Authors: Heinrich Fraenkel,Roger Manvell
The secret of Goebbels is always that he must be loved and admired, a feminine trait in his nature which was so strongly pronounced that he only loved those who openly and emphatically loved him. Hitler was astute enough to discover and exploit this weakness, whereas both Kaufmann and the Strassers grew weary of his intrigues and tantrums.
At the same time they were impressed by his undoubted talents, and he shared quite genuinely the radical slant to their particular brand of National Socialism. His experiences had made him antagonistic to the society that had not recognised him, and his earlier friendship with Richard Flisges had associated in his mind the excitement of distinction with the vanity of considering himself an idealist. Even when he became wholeheartedly Hitler's man, Goebbels was never to lose his basic radicalism. The Locarno Treaty of October 1925 he notes as a thing of shame for Germany, accepted “because the capitalists want it. They alone have influence nowadays.” Later he writes: “My spirit, that is the Socialist spirit, is on the march”, “We are Socialists and we do not want to have been Socialists in vain” and “We must be strong, so as to fight for Socialism.
Gut so!”
The memory of his dead friend was associated in his mind with this belief—"Richard Flisges,” he says, “taught me its deepest meaning through his own life and death.”
Meanwhile he gained great experience as a speaker and agitator. The diary is full of self-praise describing the thousands who flocked to hear him first of all in the towns of the Ruhr district, but soon in many other parts of Germany. Kaufmann and others state that the thousands should read hundreds, and hundreds, tens; Goebbels liked to add rhetorical noughts to his audience statistics. But granted this amiable weakness, there is no doubt that he learned his trade rapidly and well. His theatrical instinct and his desperate need to overcome his subconscious sense of inferiority combined to make him use every means in his power to sway the emotions of his audience. “Yesterday a group-evening.

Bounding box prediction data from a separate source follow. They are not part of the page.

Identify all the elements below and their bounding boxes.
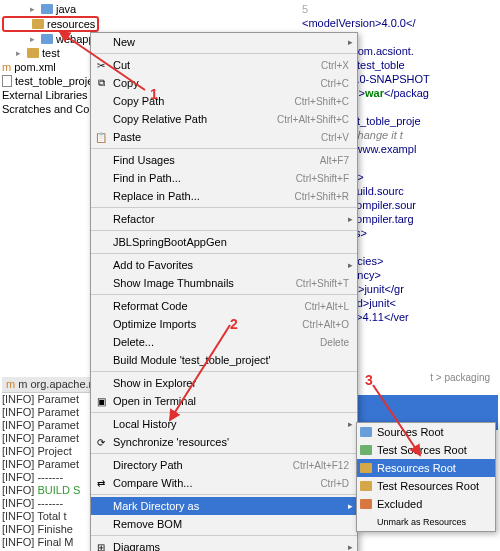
folder-icon bbox=[27, 48, 39, 58]
annotation-3: 3 bbox=[365, 372, 373, 388]
sub-resources[interactable]: Resources Root bbox=[357, 459, 495, 477]
folder-icon bbox=[32, 19, 44, 29]
sub-sources[interactable]: Sources Root bbox=[357, 423, 495, 441]
menu-optimports[interactable]: Optimize ImportsCtrl+Alt+O bbox=[91, 315, 357, 333]
menu-addfav[interactable]: Add to Favorites▸ bbox=[91, 256, 357, 274]
terminal-icon: ▣ bbox=[94, 396, 108, 407]
menu-cut[interactable]: ✂CutCtrl+X bbox=[91, 56, 357, 74]
menu-localhist[interactable]: Local History▸ bbox=[91, 415, 357, 433]
context-menu: New▸ ✂CutCtrl+X ⧉CopyCtrl+C Copy PathCtr… bbox=[90, 32, 358, 551]
menu-copy[interactable]: ⧉CopyCtrl+C bbox=[91, 74, 357, 92]
menu-copypath[interactable]: Copy PathCtrl+Shift+C bbox=[91, 92, 357, 110]
menu-build[interactable]: Build Module 'test_toble_project' bbox=[91, 351, 357, 369]
markdir-submenu: Sources Root Test Sources Root Resources… bbox=[356, 422, 496, 532]
menu-explorer[interactable]: Show in Explorer bbox=[91, 374, 357, 392]
paste-icon: 📋 bbox=[94, 132, 108, 143]
sub-excluded[interactable]: Excluded bbox=[357, 495, 495, 513]
folder-icon bbox=[360, 427, 372, 437]
compare-icon: ⇄ bbox=[94, 478, 108, 489]
menu-paste[interactable]: 📋PasteCtrl+V bbox=[91, 128, 357, 146]
folder-icon bbox=[360, 481, 372, 491]
diagram-icon: ⊞ bbox=[94, 542, 108, 552]
sync-icon: ⟳ bbox=[94, 437, 108, 448]
menu-findusages[interactable]: Find UsagesAlt+F7 bbox=[91, 151, 357, 169]
cut-icon: ✂ bbox=[94, 60, 108, 71]
sub-testsources[interactable]: Test Sources Root bbox=[357, 441, 495, 459]
folder-icon bbox=[360, 445, 372, 455]
menu-replaceinpath[interactable]: Replace in Path...Ctrl+Shift+R bbox=[91, 187, 357, 205]
breadcrumb: t > packaging bbox=[430, 372, 490, 383]
menu-sync[interactable]: ⟳Synchronize 'resources' bbox=[91, 433, 357, 451]
menu-markdir[interactable]: Mark Directory as▸ bbox=[91, 497, 357, 515]
sub-testresources[interactable]: Test Resources Root bbox=[357, 477, 495, 495]
folder-icon bbox=[41, 34, 53, 44]
menu-reformat[interactable]: Reformat CodeCtrl+Alt+L bbox=[91, 297, 357, 315]
menu-terminal[interactable]: ▣Open in Terminal bbox=[91, 392, 357, 410]
menu-findinpath[interactable]: Find in Path...Ctrl+Shift+F bbox=[91, 169, 357, 187]
menu-thumbs[interactable]: Show Image ThumbnailsCtrl+Shift+T bbox=[91, 274, 357, 292]
tree-java[interactable]: ▸java bbox=[2, 2, 138, 16]
menu-copyrelpath[interactable]: Copy Relative PathCtrl+Alt+Shift+C bbox=[91, 110, 357, 128]
folder-icon bbox=[41, 4, 53, 14]
menu-compare[interactable]: ⇄Compare With...Ctrl+D bbox=[91, 474, 357, 492]
menu-dirpath[interactable]: Directory PathCtrl+Alt+F12 bbox=[91, 456, 357, 474]
menu-delete[interactable]: Delete...Delete bbox=[91, 333, 357, 351]
menu-refactor[interactable]: Refactor▸ bbox=[91, 210, 357, 228]
file-icon bbox=[2, 75, 12, 87]
tree-resources[interactable]: resources bbox=[2, 16, 99, 32]
sub-unmark[interactable]: Unmark as Resources bbox=[357, 513, 495, 531]
folder-icon bbox=[360, 463, 372, 473]
menu-jbl[interactable]: JBLSpringBootAppGen bbox=[91, 233, 357, 251]
copy-icon: ⧉ bbox=[94, 77, 108, 89]
annotation-1: 1 bbox=[150, 86, 158, 102]
menu-diagrams[interactable]: ⊞Diagrams▸ bbox=[91, 538, 357, 551]
annotation-2: 2 bbox=[230, 316, 238, 332]
menu-removebom[interactable]: Remove BOM bbox=[91, 515, 357, 533]
menu-new[interactable]: New▸ bbox=[91, 33, 357, 51]
folder-icon bbox=[360, 499, 372, 509]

I told them about my growing fame and I had a most devout
(andächtig)
audience.” “After three hours, Bamberg. Straight on to the meeting. They receive me with considerable acclaim. I am requested to speak and they listen as devoutly as if they were in Church.” “And then I preached
(predigte)
for two hours. A breathlessly spellbound audience. And at the end they waved to me and cheered me to the echo. I am dead tired.” “Such an exciting meeting there is not a dry thread on me.” “That evening I spoke in Landshut. Everybody raving with enthusiasm. A few very young women seem to be quite crazy about me.” Even poor Benno was expected to go to meetings. “Last night I spoke at Dusseldorf and Benno sat quietly with his snout pointed, listening with what seemed considerable interest.”

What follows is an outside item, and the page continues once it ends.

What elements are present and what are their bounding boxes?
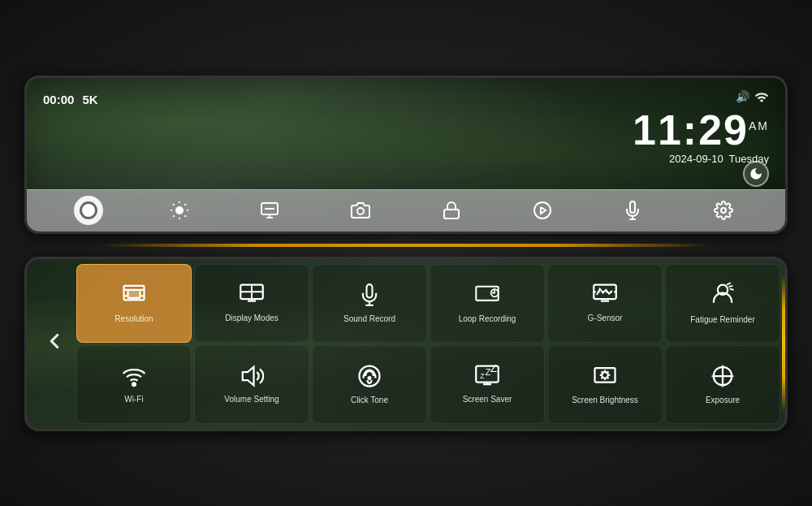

These are the reactions of a performer, not of a man whose prime concern is with his political beliefs. One remembers Goebbels' desire to work in the theatre. As we shall see, he rehearsed like an actor, and was always more concerned with the effect he had on an audience than with the significance of what he was saying. That was merely the script through which he fulfilled his desire to make an overwhelming public appearance. He was a most effective exhibitionist. He wanted to be loved. Almost every page of the diary records his success; only rarely does he spit out because he found an audience which was callous, indifferent or reactionary in the face of his talent. Equally he is contemptuous of most of the other Nazi agitators. After hearing a particularly dull speech he exclaims: “That is not the way to make revolutions. The dash of champagne is missing.” Or again: “I refrained from speaking, but someone else talked drivel.”
If the dash of champagne meant the capacity to incite an audience, he was himself beginning to enjoy the spectacle of violence. There are constant references to free-for-all fights with the Communists, fights which the Nazis were learning how to promote. On 23rd November 1925 he records that at Chemnitz the Communists were “kicking up a row. At the end of the meeting a ferocious free-for-all. 1,000 beer-mugs broken. 150 wounded, 30 seriously. Two dead.” Exaggerated though these figures no doubt are, the police frequently stepped in and banned meetings, and Goebbels was himself more than once interrogated by the police who, he said, wanted to bring charges against him for causing a breach of the peace. Goebbels only cared if they stopped him from public speaking; the violence the meetings provoked was part of his business. “In so many German towns blood is flowing for our ideas,” he says. When a meeting in Munich was raided, his comment is: “So what! I don't care a tinker's cuss! After all, we are spoiling for a fight, aren't we? They will get to know us yet.”
It is not without significance that he so constantly refers to preaching. “I want,” he says, “to be an apostle and a preacher.” The apostate who had lost his faith still needed the flamboyance of a belief. He was for the most part incapable of true emotion; his nature did not extend beyond mere emotionalism. Goebbels' only true feeling was for himself, and he was rapidly developing egomania.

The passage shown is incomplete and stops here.